Items from a dataset:

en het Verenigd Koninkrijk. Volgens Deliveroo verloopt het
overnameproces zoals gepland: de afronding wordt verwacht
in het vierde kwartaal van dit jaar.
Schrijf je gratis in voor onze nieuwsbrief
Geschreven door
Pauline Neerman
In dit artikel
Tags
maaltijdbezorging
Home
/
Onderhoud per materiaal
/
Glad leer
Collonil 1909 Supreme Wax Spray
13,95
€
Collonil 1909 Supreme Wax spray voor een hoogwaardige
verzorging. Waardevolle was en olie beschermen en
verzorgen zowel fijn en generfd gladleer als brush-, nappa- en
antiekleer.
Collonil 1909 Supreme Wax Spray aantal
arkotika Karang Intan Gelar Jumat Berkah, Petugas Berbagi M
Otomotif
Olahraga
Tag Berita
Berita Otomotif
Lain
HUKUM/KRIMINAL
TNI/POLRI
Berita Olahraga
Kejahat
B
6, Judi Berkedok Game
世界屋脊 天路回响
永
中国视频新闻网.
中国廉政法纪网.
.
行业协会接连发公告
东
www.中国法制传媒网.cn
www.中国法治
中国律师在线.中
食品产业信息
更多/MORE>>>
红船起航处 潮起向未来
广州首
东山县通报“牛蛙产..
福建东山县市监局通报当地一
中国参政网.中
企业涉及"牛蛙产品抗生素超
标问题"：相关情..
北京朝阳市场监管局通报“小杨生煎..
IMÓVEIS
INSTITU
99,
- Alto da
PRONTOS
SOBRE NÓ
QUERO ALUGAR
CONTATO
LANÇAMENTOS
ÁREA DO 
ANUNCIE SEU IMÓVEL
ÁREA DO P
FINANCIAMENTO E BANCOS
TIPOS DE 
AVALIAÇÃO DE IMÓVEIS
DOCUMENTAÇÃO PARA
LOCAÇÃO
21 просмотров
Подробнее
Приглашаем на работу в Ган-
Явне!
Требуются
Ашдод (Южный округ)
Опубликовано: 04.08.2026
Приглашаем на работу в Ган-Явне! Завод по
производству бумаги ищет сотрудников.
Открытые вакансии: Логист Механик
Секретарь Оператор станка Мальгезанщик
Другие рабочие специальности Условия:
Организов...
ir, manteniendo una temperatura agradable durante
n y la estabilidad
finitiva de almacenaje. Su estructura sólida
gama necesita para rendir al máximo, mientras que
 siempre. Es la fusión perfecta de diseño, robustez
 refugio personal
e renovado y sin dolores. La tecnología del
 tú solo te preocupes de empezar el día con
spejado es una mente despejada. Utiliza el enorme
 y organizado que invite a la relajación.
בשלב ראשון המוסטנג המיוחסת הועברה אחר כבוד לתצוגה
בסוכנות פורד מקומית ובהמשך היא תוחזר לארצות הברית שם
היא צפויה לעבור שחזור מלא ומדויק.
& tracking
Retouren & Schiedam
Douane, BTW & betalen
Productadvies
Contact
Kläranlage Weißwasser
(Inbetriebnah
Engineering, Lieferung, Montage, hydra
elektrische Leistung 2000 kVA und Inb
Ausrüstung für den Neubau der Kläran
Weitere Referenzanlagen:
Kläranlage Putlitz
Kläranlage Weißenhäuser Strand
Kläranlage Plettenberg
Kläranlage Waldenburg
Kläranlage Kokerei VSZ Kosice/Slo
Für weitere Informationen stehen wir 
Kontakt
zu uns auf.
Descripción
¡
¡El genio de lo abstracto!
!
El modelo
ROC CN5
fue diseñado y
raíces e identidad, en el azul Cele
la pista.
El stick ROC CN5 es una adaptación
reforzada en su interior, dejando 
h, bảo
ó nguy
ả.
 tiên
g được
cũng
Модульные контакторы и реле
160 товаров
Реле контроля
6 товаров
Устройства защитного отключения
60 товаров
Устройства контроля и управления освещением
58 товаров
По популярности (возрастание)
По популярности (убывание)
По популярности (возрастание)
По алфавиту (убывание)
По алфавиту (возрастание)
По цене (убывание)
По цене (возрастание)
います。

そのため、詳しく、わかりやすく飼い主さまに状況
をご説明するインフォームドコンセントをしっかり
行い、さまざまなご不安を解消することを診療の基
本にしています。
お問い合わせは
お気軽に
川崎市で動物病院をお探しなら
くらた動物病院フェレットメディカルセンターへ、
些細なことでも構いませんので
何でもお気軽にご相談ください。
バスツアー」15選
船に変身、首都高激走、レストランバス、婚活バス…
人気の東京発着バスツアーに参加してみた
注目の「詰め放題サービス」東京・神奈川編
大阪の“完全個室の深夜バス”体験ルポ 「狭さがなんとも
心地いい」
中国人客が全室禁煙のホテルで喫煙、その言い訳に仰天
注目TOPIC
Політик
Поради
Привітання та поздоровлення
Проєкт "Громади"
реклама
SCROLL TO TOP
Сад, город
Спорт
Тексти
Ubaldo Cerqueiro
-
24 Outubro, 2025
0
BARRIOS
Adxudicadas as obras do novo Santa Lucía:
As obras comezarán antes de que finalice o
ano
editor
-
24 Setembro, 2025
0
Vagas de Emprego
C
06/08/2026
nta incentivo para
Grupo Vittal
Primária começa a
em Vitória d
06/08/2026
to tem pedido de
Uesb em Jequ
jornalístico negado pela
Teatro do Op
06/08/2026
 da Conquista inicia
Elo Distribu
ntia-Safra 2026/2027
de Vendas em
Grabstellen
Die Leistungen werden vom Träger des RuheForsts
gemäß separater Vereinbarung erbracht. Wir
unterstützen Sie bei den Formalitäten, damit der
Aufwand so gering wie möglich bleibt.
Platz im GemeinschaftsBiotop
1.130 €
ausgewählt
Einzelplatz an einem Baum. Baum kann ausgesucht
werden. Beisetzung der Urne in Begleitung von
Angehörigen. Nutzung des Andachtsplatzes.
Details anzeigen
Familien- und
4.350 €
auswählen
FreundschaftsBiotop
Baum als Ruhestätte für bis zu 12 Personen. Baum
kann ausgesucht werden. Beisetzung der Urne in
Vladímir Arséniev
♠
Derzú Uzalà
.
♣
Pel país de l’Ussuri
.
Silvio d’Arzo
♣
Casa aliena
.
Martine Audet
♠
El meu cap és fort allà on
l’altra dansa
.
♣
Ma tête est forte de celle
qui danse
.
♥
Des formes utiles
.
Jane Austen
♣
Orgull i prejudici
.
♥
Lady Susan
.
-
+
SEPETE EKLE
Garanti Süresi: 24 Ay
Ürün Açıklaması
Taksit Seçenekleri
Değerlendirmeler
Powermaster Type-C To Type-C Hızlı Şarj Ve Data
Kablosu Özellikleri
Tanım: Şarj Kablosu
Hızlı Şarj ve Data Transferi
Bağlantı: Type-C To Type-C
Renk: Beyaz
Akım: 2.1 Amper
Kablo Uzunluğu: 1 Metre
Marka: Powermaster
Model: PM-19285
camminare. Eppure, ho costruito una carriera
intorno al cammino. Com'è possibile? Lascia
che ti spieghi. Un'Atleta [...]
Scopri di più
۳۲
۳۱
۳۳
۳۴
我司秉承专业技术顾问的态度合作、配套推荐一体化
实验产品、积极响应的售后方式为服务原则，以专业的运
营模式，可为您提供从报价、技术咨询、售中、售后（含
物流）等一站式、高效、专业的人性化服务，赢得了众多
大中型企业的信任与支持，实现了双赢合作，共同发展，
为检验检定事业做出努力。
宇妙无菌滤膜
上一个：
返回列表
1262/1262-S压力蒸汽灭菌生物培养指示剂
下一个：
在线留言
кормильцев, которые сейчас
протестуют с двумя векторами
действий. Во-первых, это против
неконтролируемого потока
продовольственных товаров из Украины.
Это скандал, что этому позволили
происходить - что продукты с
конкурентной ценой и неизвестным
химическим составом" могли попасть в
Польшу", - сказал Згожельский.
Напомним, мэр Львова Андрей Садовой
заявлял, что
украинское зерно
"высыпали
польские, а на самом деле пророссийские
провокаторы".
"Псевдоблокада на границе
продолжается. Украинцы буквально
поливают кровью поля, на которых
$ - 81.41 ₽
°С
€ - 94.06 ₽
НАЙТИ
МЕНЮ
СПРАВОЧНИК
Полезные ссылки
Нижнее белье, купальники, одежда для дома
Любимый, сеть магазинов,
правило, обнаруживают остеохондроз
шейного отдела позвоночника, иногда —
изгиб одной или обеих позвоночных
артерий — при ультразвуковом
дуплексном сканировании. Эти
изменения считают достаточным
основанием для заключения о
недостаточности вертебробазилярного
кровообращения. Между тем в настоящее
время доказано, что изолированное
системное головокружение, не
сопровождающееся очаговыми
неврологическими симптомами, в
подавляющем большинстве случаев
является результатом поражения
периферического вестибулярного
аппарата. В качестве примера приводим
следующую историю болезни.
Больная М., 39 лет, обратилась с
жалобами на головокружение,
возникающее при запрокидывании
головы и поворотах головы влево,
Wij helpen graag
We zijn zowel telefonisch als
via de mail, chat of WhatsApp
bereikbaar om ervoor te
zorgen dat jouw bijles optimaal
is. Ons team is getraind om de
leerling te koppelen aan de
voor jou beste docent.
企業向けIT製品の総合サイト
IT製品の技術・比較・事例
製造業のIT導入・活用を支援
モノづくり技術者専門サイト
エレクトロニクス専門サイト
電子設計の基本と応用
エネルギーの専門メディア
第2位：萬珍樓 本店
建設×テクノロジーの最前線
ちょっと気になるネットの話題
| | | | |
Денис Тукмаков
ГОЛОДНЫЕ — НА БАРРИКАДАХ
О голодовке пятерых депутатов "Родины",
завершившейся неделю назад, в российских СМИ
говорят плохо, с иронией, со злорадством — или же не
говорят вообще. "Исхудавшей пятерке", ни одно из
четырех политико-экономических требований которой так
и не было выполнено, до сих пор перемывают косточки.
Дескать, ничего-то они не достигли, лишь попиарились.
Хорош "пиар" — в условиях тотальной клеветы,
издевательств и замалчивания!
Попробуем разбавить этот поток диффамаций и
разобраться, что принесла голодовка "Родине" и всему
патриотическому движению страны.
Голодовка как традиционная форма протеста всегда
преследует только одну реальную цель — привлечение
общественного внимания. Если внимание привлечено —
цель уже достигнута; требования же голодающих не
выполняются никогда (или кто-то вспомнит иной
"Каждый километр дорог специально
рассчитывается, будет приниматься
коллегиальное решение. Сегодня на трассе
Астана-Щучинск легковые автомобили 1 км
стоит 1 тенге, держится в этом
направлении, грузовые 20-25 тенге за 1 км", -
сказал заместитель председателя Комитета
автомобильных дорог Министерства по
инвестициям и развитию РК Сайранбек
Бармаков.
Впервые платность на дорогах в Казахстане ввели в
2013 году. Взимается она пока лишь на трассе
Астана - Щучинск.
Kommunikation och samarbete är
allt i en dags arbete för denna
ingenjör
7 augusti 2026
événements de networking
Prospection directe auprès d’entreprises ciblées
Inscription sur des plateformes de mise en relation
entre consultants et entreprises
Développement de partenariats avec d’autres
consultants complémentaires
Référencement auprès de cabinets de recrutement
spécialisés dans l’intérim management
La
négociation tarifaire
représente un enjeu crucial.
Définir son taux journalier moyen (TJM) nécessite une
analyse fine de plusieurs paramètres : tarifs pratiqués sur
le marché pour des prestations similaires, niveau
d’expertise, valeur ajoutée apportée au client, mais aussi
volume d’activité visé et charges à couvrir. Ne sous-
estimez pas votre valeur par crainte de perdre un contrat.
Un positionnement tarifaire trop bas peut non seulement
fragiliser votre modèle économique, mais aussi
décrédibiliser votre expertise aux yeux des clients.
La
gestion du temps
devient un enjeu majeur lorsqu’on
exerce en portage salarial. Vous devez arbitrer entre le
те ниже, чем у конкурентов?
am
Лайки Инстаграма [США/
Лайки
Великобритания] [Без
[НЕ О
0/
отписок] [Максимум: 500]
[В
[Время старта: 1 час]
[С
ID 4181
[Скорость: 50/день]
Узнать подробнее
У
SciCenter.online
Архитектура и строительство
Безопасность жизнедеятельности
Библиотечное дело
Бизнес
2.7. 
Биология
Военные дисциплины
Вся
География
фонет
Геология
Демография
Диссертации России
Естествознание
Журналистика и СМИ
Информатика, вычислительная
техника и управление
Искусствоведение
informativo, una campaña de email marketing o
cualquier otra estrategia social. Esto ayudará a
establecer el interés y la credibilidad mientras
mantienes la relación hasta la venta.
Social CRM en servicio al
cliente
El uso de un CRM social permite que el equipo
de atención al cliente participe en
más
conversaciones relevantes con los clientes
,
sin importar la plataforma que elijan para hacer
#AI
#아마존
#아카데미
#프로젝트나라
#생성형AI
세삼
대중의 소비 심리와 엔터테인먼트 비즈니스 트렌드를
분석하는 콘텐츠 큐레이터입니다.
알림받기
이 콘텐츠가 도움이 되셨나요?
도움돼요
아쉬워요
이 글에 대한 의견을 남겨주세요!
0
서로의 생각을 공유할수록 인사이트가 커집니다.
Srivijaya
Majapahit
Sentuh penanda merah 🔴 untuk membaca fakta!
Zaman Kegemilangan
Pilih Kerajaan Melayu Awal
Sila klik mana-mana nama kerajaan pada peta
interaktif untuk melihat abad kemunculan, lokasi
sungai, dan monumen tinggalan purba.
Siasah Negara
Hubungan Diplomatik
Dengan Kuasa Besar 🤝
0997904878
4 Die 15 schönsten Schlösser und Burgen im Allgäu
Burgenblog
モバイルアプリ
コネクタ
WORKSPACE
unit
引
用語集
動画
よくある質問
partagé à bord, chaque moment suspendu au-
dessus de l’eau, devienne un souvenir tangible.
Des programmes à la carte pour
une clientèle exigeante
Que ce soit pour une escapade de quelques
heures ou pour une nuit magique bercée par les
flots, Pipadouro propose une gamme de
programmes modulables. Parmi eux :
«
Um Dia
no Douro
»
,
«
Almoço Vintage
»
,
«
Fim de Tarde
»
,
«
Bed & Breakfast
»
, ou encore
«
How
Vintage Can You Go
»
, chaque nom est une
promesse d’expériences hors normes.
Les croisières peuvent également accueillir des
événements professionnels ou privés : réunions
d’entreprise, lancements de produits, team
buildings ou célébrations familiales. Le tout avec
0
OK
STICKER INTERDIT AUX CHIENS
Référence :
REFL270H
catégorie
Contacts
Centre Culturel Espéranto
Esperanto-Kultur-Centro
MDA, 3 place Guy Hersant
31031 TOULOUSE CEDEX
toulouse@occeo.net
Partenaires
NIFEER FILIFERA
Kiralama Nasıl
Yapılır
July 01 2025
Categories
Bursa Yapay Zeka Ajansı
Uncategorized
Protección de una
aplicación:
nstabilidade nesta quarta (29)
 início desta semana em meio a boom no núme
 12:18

▸ Task directions:
Show the lines where the word "контроля" appears in the entries.

▸ Problem solution:
Реле контроля
Устройства контроля и управления освещением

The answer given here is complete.